Collected data:
+ + + + + + +

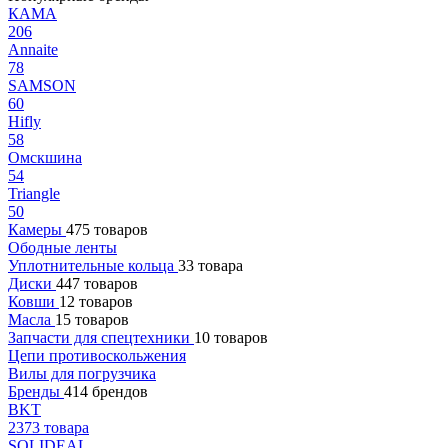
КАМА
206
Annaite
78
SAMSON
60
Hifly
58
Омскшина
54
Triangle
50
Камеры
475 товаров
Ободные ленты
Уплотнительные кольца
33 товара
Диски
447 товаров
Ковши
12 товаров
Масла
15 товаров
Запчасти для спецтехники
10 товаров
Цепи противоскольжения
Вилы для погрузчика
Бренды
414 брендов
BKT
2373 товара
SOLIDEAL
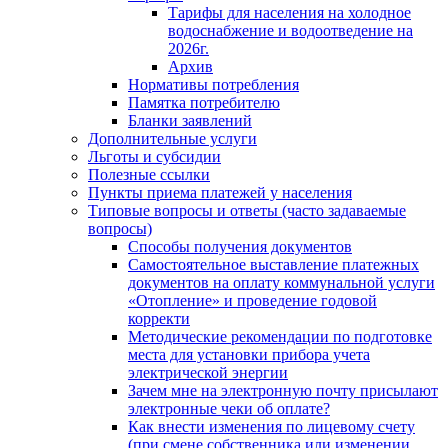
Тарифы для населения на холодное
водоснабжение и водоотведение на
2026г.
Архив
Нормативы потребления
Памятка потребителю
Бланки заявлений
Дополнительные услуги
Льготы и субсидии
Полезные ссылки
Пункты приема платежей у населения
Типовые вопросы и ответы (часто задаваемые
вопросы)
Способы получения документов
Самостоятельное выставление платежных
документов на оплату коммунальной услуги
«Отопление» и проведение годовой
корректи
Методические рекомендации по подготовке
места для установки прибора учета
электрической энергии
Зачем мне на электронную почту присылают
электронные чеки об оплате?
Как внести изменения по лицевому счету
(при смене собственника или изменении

+ + + + + + +

**Required work:**
Search the data for the string "вопросы" and copy every line where it appears.

**Result for this exercise:**
Типовые вопросы и ответы (часто задаваемые
вопросы)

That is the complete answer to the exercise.